Information supplied section start

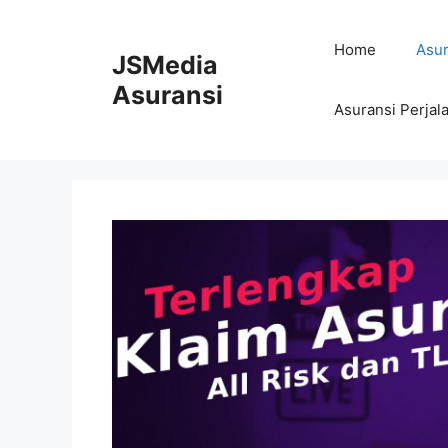
Skip
to
Home
Asur
JSMedia
content
Asuransi
Asuransi Perjal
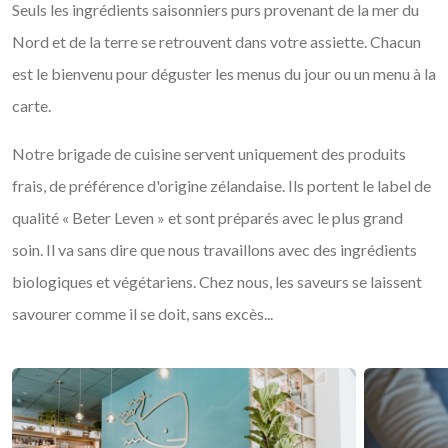
Seuls les ingrédients saisonniers purs provenant de la mer du
Nord et de la terre se retrouvent dans votre assiette. Chacun
est le bienvenu pour déguster les menus du jour ou un menu à la
carte.
Notre brigade de cuisine servent uniquement des produits
frais, de préférence d'origine zélandaise. Ils portent le label de
qualité « Beter Leven » et sont préparés avec le plus grand
soin. Il va sans dire que nous travaillons avec des ingrédients
biologiques et végétariens. Chez nous, les saveurs se laissent
savourer comme il se doit, sans excès...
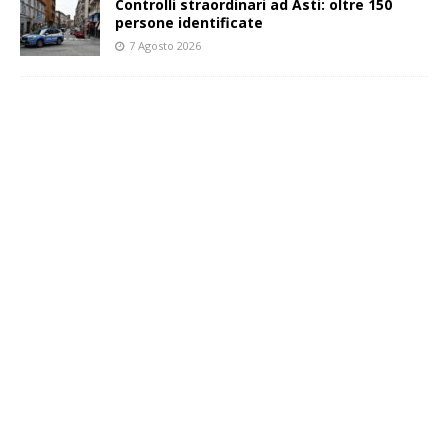
Controlli straordinari ad Asti: oltre 150
persone identificate
7 Agosto 2026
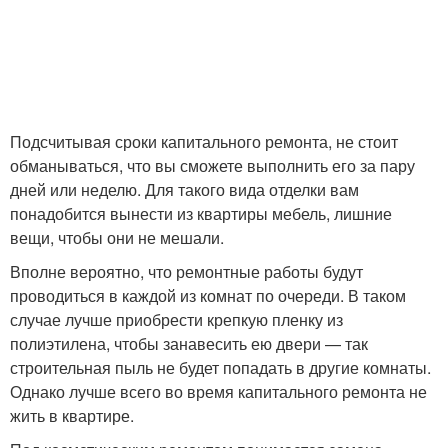
Подсчитывая сроки капитального ремонта, не стоит
обманываться, что вы сможете выполнить его за пару
дней или неделю. Для такого вида отделки вам
понадобится вынести из квартиры мебель, лишние
вещи, чтобы они не мешали.
Вполне вероятно, что ремонтные работы будут
проводиться в каждой из комнат по очереди. В таком
случае лучше приобрести крепкую пленку из
полиэтилена, чтобы занавесить ею двери — так
строительная пыль не будет попадать в другие комнаты.
Однако лучше всего во время капитального ремонта не
жить в квартире.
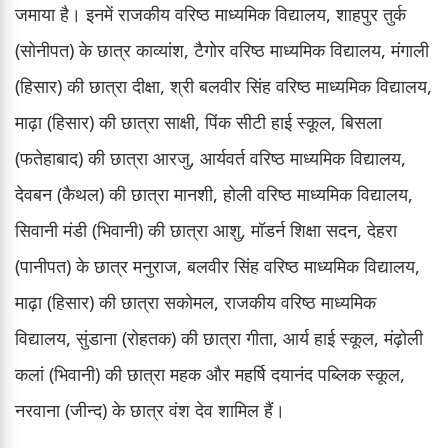
जमाया है। इनमें राजकीय वरिष्ठ माध्यमिक विद्यालय, शाहपुर तुर्क
(सोनीपत) के छात्र काव्यांश, टैगोर वरिष्ठ माध्यमिक विद्यालय, मंगाली
(हिसार) की छात्रा दीक्षा, श्री बलवीर सिंह वरिष्ठ माध्यमिक विद्यालय,
माढ़ा (हिसार) की छात्रा साक्षी, पिंक सीटी हाई स्कूल, बिसला
(फतेहाबाद) की छात्रा आरजु, आर्यवर्त वरिष्ठ माध्यमिक विद्यालय,
देवबन (कैथल) की छात्रा मानशी, होली वरिष्ठ माध्यमिक विद्यालय,
सिवानी मंडी (भिवानी) की छात्रा आशु, मॉडर्न शिक्षा सदन, देहरा
(पानीपत) के छात्र मनुराज, बलवीर सिंह वरिष्ठ माध्यमिक विद्यालय,
माढ़ा (हिसार) की छात्रा सकोमल, राजकीय वरिष्ठ माध्यमिक
विद्यालय, सुंडाना (रोहतक) की छात्रा गीता, आर्य हाई स्कूल, मंढ़ोली
कलां (भिवानी) की छात्रा महक और महर्षि दयानंद पब्लिक स्कूल,
नरवाना (जीन्द) के छात्र वंश देव शामिल हैं।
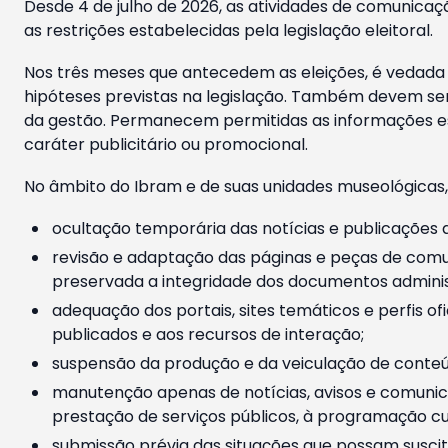
Desde 4 de julho de 2026, as atividades de comunicaçã
as restrições estabelecidas pela legislação eleitoral.
Nos três meses que antecedem as eleições, é vedada a
hipóteses previstas na legislação. Também devem ser
da gestão. Permanecem permitidas as informações est
caráter publicitário ou promocional.
No âmbito do Ibram e de suas unidades museológicas,
ocultação temporária das notícias e publicações a
revisão e adaptação das páginas e peças de comu
preservada a integridade dos documentos administ
adequação dos portais, sites temáticos e perfis ofi
publicados e aos recursos de interação;
suspensão da produção e da veiculação de conteúd
manutenção apenas de notícias, avisos e comunica
prestação de serviços públicos, à programação cul
submissão prévia das situações que possam suscita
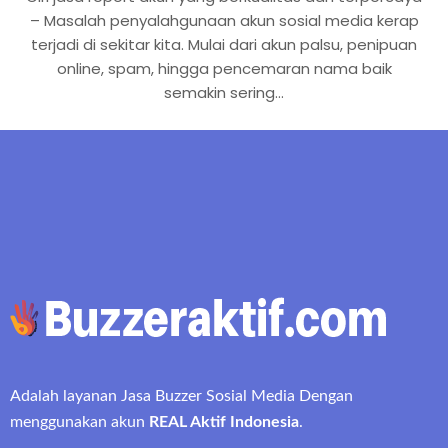
– Masalah penyalahgunaan akun sosial media kerap
terjadi di sekitar kita. Mulai dari akun palsu, penipuan
online, spam, hingga pencemaran nama baik
semakin sering…
Adalah layanan Jasa Buzzer Sosial Media Dengan
menggunakan akun
REAL Aktif Indonesia
.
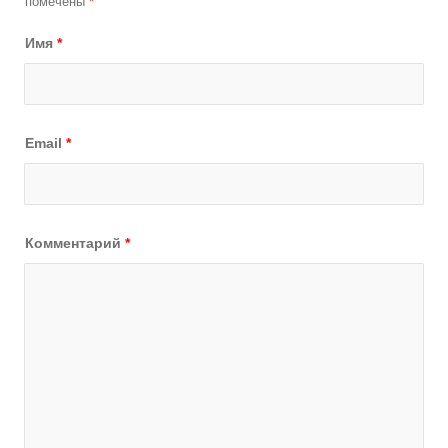
помечены
*
Имя
*
Email
*
Комментарий
*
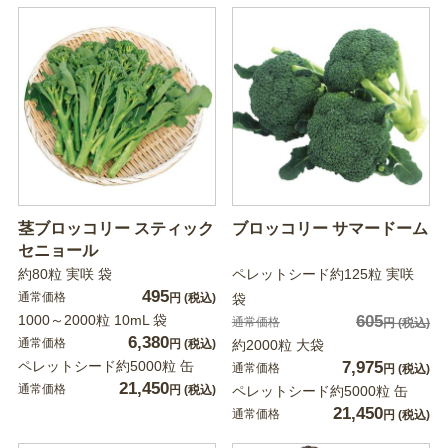
茎ブロッコリー スティック
ブロッコリー サマードーム
セニョール
約80粒 実咲 袋
ペレットシード約125粒 実咲
495
通常価格
円
(税込)
袋
1000～2000粒 10mL 袋
605
通常価格
円
(税込)
6,380
通常価格
円
(税込)
約2000粒 大袋
ペレットシード約5000粒 缶
7,975
通常価格
円
(税込)
21,450
通常価格
円
(税込)
ペレットシード約5000粒 缶
21,450
通常価格
円
(税込)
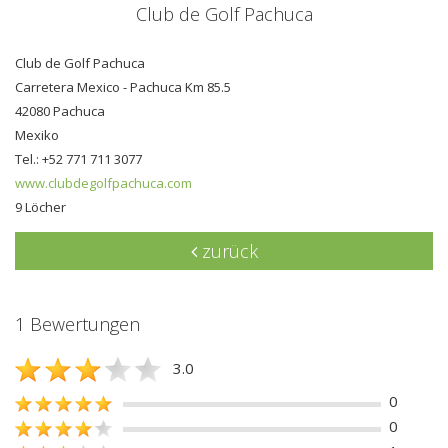
Club de Golf Pachuca
Club de Golf Pachuca
Carretera Mexico - Pachuca Km 85.5
42080 Pachuca
Mexiko
Tel.: +52 771 711 3077
www.clubdegolfpachuca.com
9 Löcher
zurück
1 Bewertungen
3.0
0
0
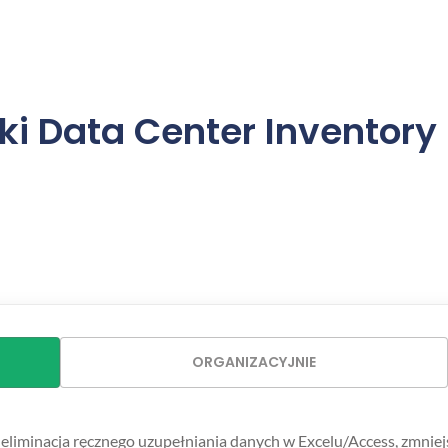
ęki Data Center Invento
ORGANIZACYJNIE
eliminacja ręcznego uzupełniania danych w Excelu/Access, zmniej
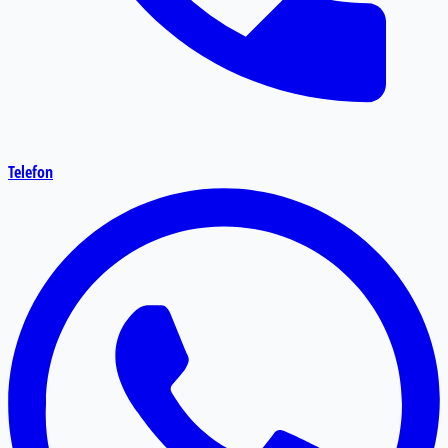
Telefon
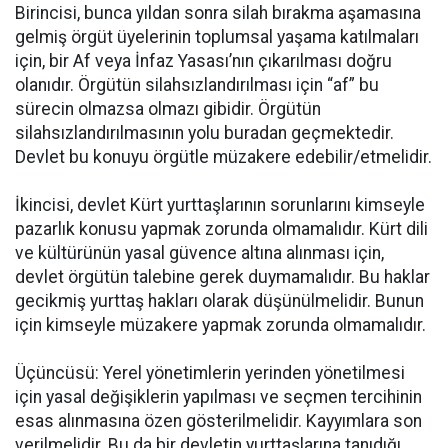
Birincisi, bunca yıldan sonra silah bırakma aşamasına
gelmiş örgüt üyelerinin toplumsal yaşama katılmaları
için, bir Af veya İnfaz Yasası’nın çıkarılması doğru
olanıdır. Örgütün silahsızlandırılması için “af” bu
sürecin olmazsa olmazı gibidir. Örgütün
silahsızlandırılmasının yolu buradan geçmektedir.
Devlet bu konuyu örgütle müzakere edebilir/etmelidir.
İkincisi, devlet Kürt yurttaşlarının sorunlarını kimseyle
pazarlık konusu yapmak zorunda olmamalıdır. Kürt dili
ve kültürünün yasal güvence altına alınması için,
devlet örgütün talebine gerek duymamalıdır. Bu haklar
gecikmiş yurttaş hakları olarak düşünülmelidir. Bunun
için kimseyle müzakere yapmak zorunda olmamalıdır.
Üçüncüsü: Yerel yönetimlerin yerinden yönetilmesi
için yasal değişiklerin yapılması ve seçmen tercihinin
esas alınmasına özen gösterilmelidir. Kayyımlara son
verilmelidir. Bu da bir devletin yurttaşlarına tanıdığı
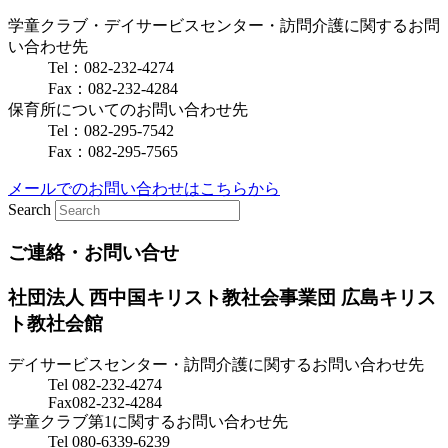
学童クラブ・デイサービスセンター・訪問介護に関するお問
い合わせ先
Tel：082-232-4274
Fax：082-232-4284
保育所についてのお問い合わせ先
Tel：082-295-7542
Fax：082-295-7565
メールでのお問い合わせはこちらから
Search
ご連絡・お問い合せ
社団法人 西中国キリスト教社会事業団
広島キリス
ト教社会館
デイサービスセンター・訪問介護に関するお問い合わせ先
Tel 082-232-4274
Fax082-232-4284
学童クラブ第1に関するお問い合わせ先
Tel 080-6339-6239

Information supplied section end

**Required work**: List every line above containing the word "avec".

**Result below**:
qualité « Beter Leven » et sont préparés avec le plus grand
soin. Il va sans dire que nous travaillons avec des ingrédients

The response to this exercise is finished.